The authors declare no competing interests.

Figures

Fig. 1
Fig. 1. Path integration task.
a Example path from top-down perspective. Participants began at the starting point (green dot) and then walked along the path (curved black line). There were four stopping points (red dots) along each path; at these points, participants were asked to report their estimate of the direct distance and angle to the path’s starting point. b During the experiment, participants saw a virtual environment from first-person perspective via a head-mounted display (HMD). Movements in the real world were tracked with a motion tracking system and translated to movements (i.e., changes in location and viewing orientation) in the virtual environment. Participants held a wooden stick and were guided by the experimenter along a path. At each stopping point, the direct distance to the starting point had to be estimated verbally in meters and centimeters, and participants turned their body on the spot to indicate the orientation to the starting point. c Three different virtual environments (left panel) used in the path integration task. Each environment comprised a ground plane and distant landmark cues. Landmark cues were rendered at infinity, in order to allow participants to determine their heading direction, but not position or distance information. One tile of each environment's ground plane is shown in the right panel.

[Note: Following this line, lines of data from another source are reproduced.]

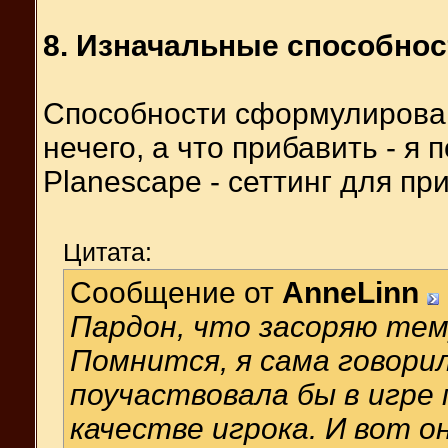
8. Изначальные способнос
Способности сформулирован
нечего, а что прибавить - я 
Planescape - сеттинг для пр
Цитата:
Сообщение от
AnneLinn
Пардон, что засоряю тему
Помнится, я сама говори
поучаствовала бы в игре 
качестве игрока. И вот о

These tiles were textured to provide optic flow during movement, but were seamless (no visible border between adjacent tiles) and provided no fixed cues with positional information. d Overview of the 10 different paths used in the experiment. Each path contained three turns, and turn directions (i.e., left “L” and right “R” turns) were counter-balanced between paths. e Participants performed three blocks of the path integration task. Each block consisted of 16 paths (paths #1–10, and paths #1–6 repeated without intermediate stopping at stopping points 1–3). In addition, after the 4th and 12th path of each block, participants performed so-called “standardization-paths” (i.e., straight lines with a length of 2, 6, and 10 m), which were used to correct for each participant’s bias in converting their internal location estimate to a verbal response. Text in bold in panel e indicates the phases used for data analyses. See “Methods” section for more details.
Fig. 2
Fig. 2. Path integration performance across both age groups.

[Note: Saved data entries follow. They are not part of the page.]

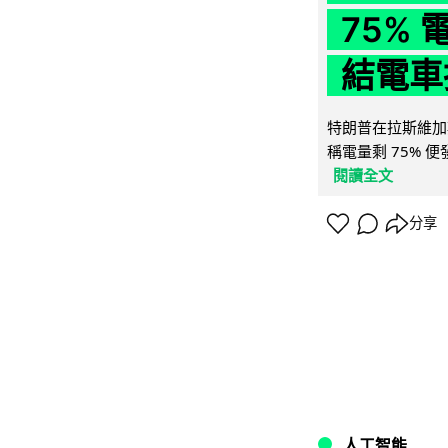
75%
結電車
特朗普在拉斯維加
稱電量剩 75% 
閱讀全文
分享
人工智能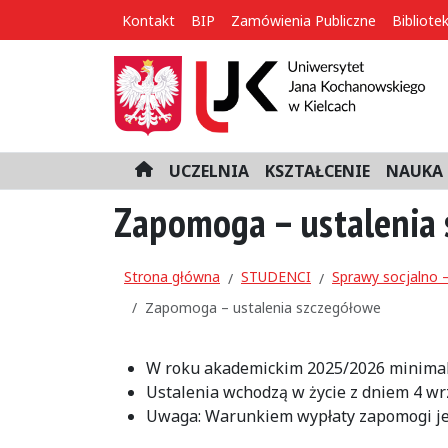
Kontakt
BIP
Zamówienia Publiczne
Bibliote
UCZELNIA
KSZTAŁCENIE
NAUKA 
H
o
Zapomoga – ustalenia
m
e
Strona główna
STUDENCI
Sprawy socjalno 
Zapomoga – ustalenia szczegółowe
W roku akademickim 2025/2026 minimal
Ustalenia wchodzą w życie z dniem 4 wr
Uwaga: Warunkiem wypłaty zapomogi jest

a Absolute path integration errors over four stopping points for young and older adults. Average errors per stopping point are shown for each participant separately by blue (young adults) and orange (older adults) dots, connected with lines between stopping points. b Each participant’s location estimate (y-axis) versus their true location (x-axis) at each of the four stopping points (columns), separately for x-coordinates (top row) and y-coordinates (bottom row). Plots show data from all participants and all paths. The diagonal (dashed line) indicates perfect response (estimated location = true location). All correlation coefficients are statistically significant (all p < 0.00001). Units are meters. c Absolute path integration errors of young and older adults versus errors with shuffled responses. It is evident that the mean absolute path integration error of both groups (solid lines) is much lower than the errors obtained from shuffling each participant’s responses across trials. Error bars indicate group mean ± SEM.
Fig. 3
Fig. 3. Computational modeling results.
a Path integration errors of two example participants (error bars) versus model fits (solid lines). Error bars represent mean ± SEM over trials. See Supplementary Fig. 2 for all participants. b Average path integration errors per age group (error bars) versus model fits (solid lines). Error bars represent mean ± SEM over participants. c Single-trial path integration error vectors versus error vectors predicted by the model. Predicted position is computed individually per participant per trajectory; datapoints show the per-trajectory predicted position, averaged across participants of the same age group on the same trajectory and trial (to reduce scatter). Error bars represent mean ± SEM at a single trial across participants. Dashed black lines indicate perfect prediction; solid lines represent the best-fitting linear regression fit. Units are meters. d Model comparison: negative log-likelihood scores using LOOCV between models, with higher bars indicating a poorer model fit. *** Denotes “very strong” evidence against the model relative to the full model (ΔBIC or ΔLOOCV ≫ 10; see also “Methods” section on model comparison, and Supplementary Fig. 3). Key to model names: The “full model” (Full) is our default, with ongoing “accumulating noise” (AN) that is proportional to the length of the traveled path, nonzero additive bias (AB) and velocity gain bias parameters, and reporting noise (RN) that is proportional to the magnitude of the reported variable. CN refers to when the non-reporting portion of the noise is constant rather than accumulating. +/− refers to the addition/removal of that contribution to the model, respectively. e Impact of model parameters on the predicted path integration error. Relative influence measures the predicted reduction in square error by setting a parameter to its ideal value corresponding to noiseless and unbiased integration. Note that due to the nonlinearity of the model, the relative influences do not have to sum to 100%, and that a parameter’s relative influence can be negative if the reduced square error is larger than the square error of the full model (see “Methods” section).
Fig. 4
Fig. 4. Time-scaling versus distance-scaling of accumulating noise.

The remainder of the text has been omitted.